TASK STATEMENT ▸
Images are to be dropped, and the rest of the data reproduced exactly.

── PROVIDED ENTRIES ──

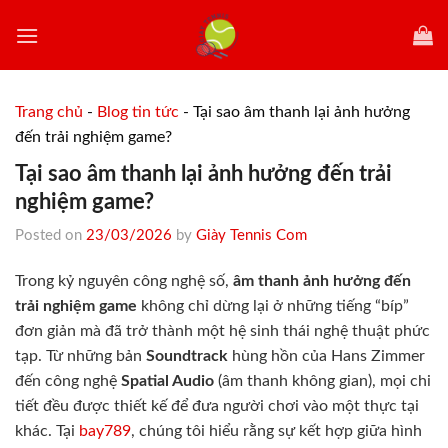
Skip
to
content
Trang chủ
-
Blog tin tức
-
Tại sao âm thanh lại ảnh hưởng
đến trải nghiệm game?
Tại sao âm thanh lại ảnh hưởng đến trải
nghiệm game?
Posted on
23/03/2026
by
Giày Tennis Com
Trong kỷ nguyên công nghệ số,
âm thanh ảnh hưởng đến
trải nghiệm game
không chỉ dừng lại ở những tiếng “bíp”
đơn giản mà đã trở thành một hệ sinh thái nghệ thuật phức
tạp. Từ những bản
Soundtrack
hùng hồn của Hans Zimmer
đến công nghệ
Spatial Audio
(âm thanh không gian), mọi chi
tiết đều được thiết kế để đưa người chơi vào một thực tại
khác. Tại
bay789
, chúng tôi hiểu rằng sự kết hợp giữa hình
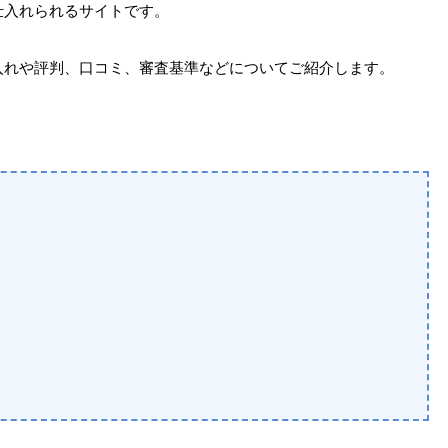
仕入れられるサイトです。
入れや評判、口コミ、審査基準などについてご紹介します。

───

ANSWER BOX ▸
Skip
to
content
Trang chủ
-
Blog tin tức
-
Tại sao âm thanh lại ảnh hưởng
đến trải nghiệm game?
Tại sao âm thanh lại ảnh hưởng đến trải
nghiệm game?
Posted on
23/03/2026
by
Giày Tennis Com
Trong kỷ nguyên công nghệ số,
âm thanh ảnh hưởng đến
trải nghiệm game
không chỉ dừng lại ở những tiếng “bíp”
đơn giản mà đã trở thành một hệ sinh thái nghệ thuật phức
tạp. Từ những bản
Soundtrack
hùng hồn của Hans Zimmer
đến công nghệ
Spatial Audio
(âm thanh không gian), mọi chi
tiết đều được thiết kế để đưa người chơi vào một thực tại
khác. Tại
bay789
, chúng tôi hiểu rằng sự kết hợp giữa hình
仕入れられるサイトです。
入れや評判、口コミ、審査基準などについてご紹介します。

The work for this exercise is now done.